123. and intellectual circuit of the ritual or meditative practice that directed early compilers and redactors of the text. The implict layavada philosophy of Svacchandatantram, while seemingly at odds with systematic dualism, at best provided inconclusive evidence for non-dualism, and thus apparently was not immune to a dualistic elaboration. 1 Later classifications of the Bhairava scriptures as non-dual attest at least to a limited success for the viewpoint represented by Kshemaraja, if not for the entire canon of agamah then at least for Svacchandatantram.
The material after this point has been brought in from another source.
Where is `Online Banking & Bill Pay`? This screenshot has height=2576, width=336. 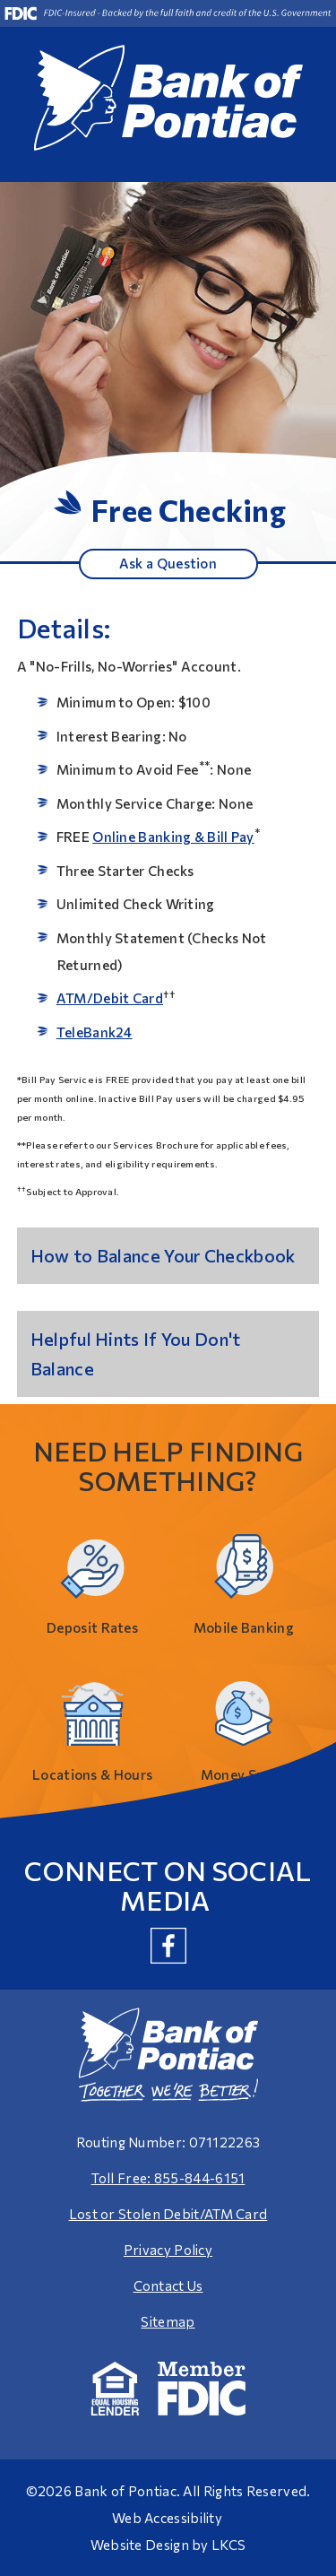
Online Banking & Bill Pay is located at coordinates (173, 836).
This non-dual classification was later historically strengthened by default through the loss of the dualistic commentaries and the preponderant transmission of the text, Svacchandatantram, with Ksemaraja's commentary alone. 1 Cf. the simile, for example, used to describe the final state of the soul (jivah) of the initiate, at the end of bk.4, (pp. 252, vs. 398.): "supradipte yatha vahnau sikha drsyate cambare/ dehapranasthito hyatma tadvalliyeta tatpade. "The next pair of verses (pp. 252-253, vss. 399-400) describe the same state from the viewpoint of the contemplation of the ritual master, who has functioned as Shiva in the rite that has just extracted and dissolved the self of the initiate: "tadvadevabhirnanastu kartavya daisikottamaih/aham eva paro hamsah sivah paramakaranam //matprane sa tu pasvatma linah samarasigatah. " (V. also supra section 1.1.5 for a discussion of the imagery used in the text.)